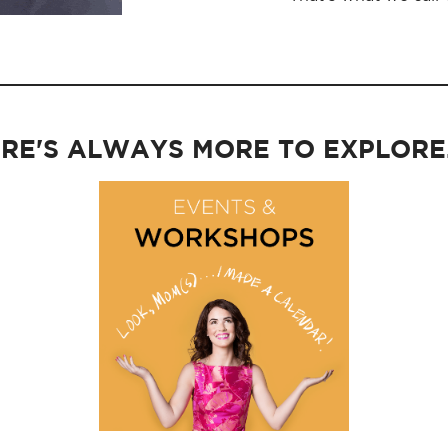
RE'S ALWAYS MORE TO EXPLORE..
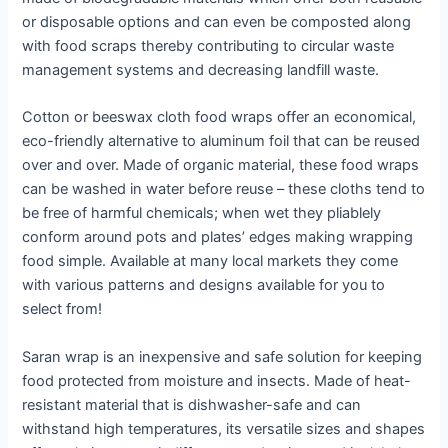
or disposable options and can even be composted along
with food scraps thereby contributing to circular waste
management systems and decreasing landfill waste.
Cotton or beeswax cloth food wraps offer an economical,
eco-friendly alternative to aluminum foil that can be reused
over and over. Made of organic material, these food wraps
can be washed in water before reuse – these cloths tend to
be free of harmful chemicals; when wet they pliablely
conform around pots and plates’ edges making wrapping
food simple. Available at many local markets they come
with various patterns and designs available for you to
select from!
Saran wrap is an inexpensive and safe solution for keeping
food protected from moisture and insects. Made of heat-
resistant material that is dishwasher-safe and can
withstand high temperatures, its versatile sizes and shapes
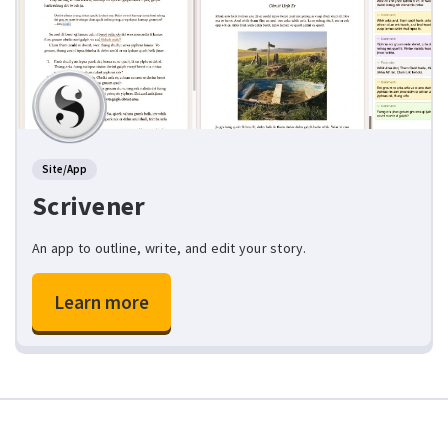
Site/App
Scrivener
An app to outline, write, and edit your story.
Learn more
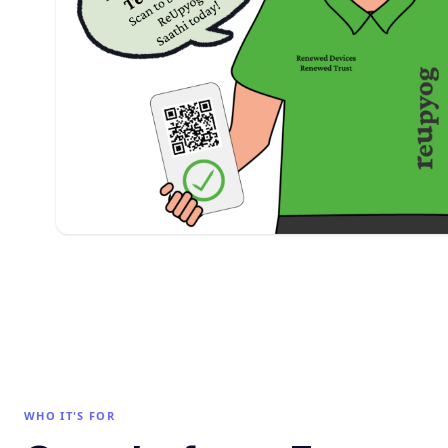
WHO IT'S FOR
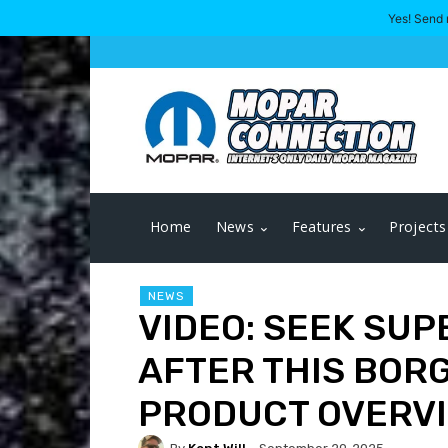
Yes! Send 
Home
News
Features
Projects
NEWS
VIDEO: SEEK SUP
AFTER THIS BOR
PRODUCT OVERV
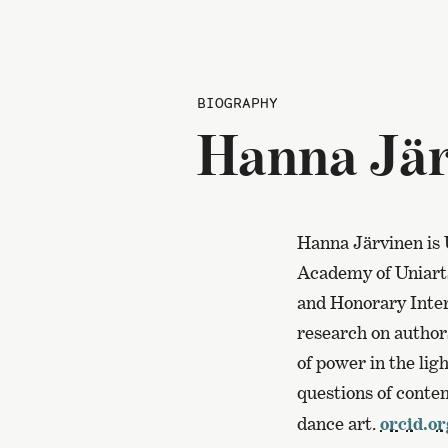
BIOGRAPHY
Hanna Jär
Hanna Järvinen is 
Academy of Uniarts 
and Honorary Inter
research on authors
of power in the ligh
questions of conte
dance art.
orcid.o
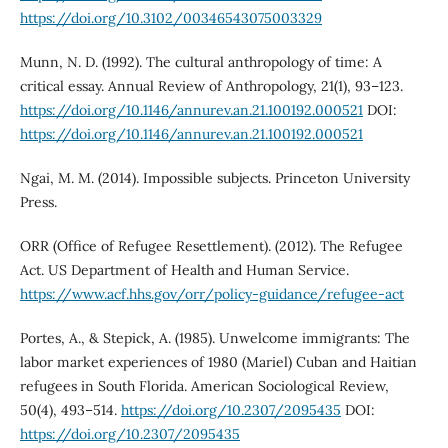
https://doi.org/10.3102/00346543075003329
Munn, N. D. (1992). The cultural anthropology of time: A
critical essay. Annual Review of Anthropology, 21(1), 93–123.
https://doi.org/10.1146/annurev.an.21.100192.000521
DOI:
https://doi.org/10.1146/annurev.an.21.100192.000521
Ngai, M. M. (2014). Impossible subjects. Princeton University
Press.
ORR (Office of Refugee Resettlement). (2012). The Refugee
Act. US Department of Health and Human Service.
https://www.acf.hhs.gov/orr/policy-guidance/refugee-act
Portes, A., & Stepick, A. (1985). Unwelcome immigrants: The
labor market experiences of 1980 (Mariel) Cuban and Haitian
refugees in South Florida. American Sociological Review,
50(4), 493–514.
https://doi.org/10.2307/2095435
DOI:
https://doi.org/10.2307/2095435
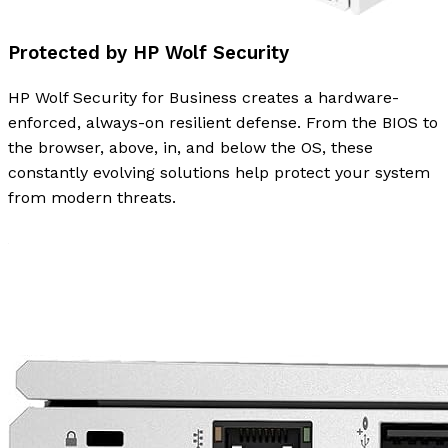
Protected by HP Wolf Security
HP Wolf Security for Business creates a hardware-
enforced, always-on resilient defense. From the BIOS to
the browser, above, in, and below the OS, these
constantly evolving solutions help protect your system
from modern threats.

══════════

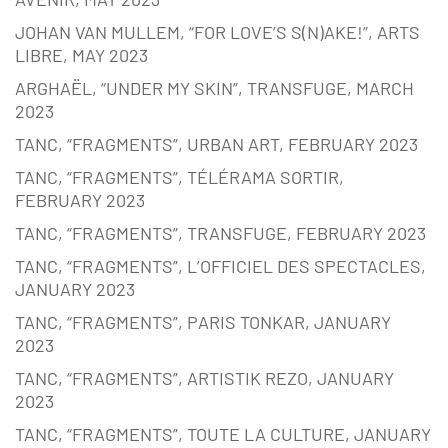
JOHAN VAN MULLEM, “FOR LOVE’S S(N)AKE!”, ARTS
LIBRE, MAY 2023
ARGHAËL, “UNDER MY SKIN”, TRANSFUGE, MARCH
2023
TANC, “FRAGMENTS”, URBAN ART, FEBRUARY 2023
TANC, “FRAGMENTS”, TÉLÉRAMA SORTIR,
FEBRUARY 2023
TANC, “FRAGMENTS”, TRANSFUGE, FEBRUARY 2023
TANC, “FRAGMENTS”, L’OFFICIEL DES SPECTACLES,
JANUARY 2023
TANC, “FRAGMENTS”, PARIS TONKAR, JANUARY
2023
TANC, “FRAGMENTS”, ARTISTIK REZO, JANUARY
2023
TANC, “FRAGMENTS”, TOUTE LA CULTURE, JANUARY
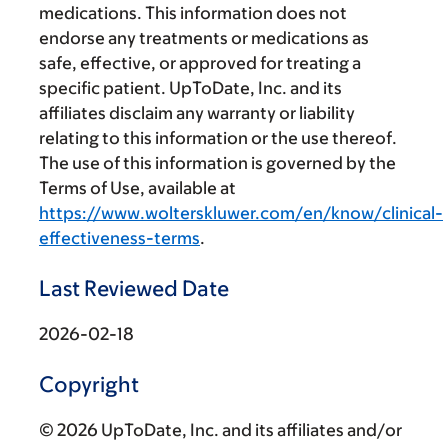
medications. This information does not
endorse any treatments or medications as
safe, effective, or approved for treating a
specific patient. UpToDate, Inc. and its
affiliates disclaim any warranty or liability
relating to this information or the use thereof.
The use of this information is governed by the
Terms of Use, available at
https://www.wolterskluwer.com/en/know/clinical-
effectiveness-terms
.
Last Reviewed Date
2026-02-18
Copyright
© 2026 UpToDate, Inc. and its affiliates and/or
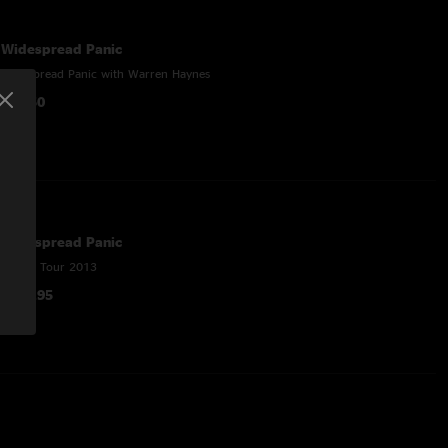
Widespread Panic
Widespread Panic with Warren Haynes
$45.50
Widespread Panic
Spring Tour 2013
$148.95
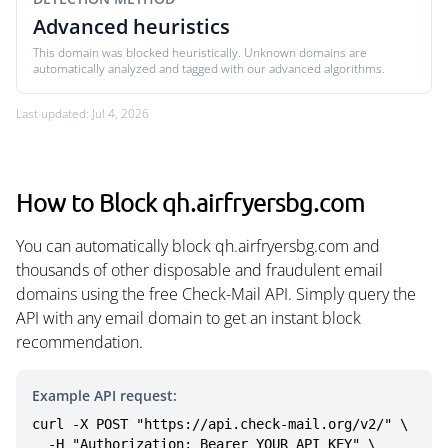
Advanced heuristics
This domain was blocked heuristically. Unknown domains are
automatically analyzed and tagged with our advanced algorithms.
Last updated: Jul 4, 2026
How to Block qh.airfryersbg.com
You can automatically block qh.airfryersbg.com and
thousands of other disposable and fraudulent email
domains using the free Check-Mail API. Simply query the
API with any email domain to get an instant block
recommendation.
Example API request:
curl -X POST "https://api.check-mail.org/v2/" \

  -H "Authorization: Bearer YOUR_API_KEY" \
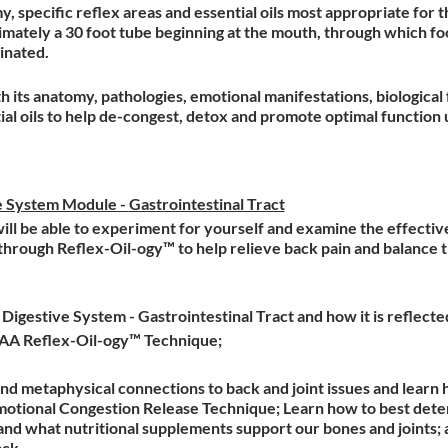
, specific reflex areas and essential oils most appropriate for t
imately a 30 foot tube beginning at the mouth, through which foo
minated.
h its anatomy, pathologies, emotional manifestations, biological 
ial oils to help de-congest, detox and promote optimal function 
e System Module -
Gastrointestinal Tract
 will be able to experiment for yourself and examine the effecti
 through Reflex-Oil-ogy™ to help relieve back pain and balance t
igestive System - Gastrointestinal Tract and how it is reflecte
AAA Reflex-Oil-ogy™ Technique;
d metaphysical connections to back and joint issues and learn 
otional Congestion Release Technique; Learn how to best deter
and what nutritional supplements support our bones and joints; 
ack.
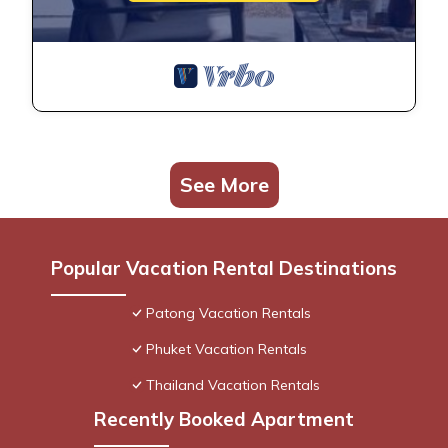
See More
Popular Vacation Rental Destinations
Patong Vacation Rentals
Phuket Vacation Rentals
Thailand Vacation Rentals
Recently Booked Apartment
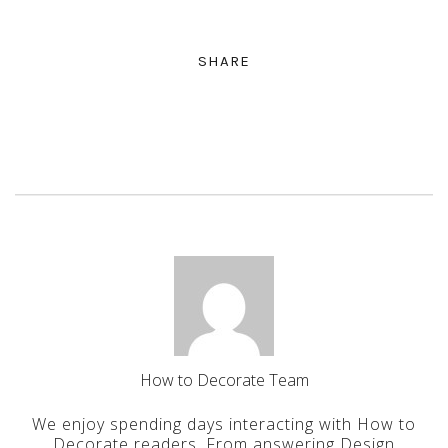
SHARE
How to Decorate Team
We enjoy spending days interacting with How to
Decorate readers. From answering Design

══════════

Task directions: With pictures omitted, repeat the entries above word for word from the line holding "50(4), 493–514." down to the line holding "from modern threats.", keeping both of those lines.

Response to this task:
50(4), 493–514.
https://doi.org/10.2307/2095435
DOI:
https://doi.org/10.2307/2095435
Protected by HP Wolf Security
HP Wolf Security for Business creates a hardware-
enforced, always-on resilient defense. From the BIOS to
the browser, above, in, and below the OS, these
constantly evolving solutions help protect your system
from modern threats.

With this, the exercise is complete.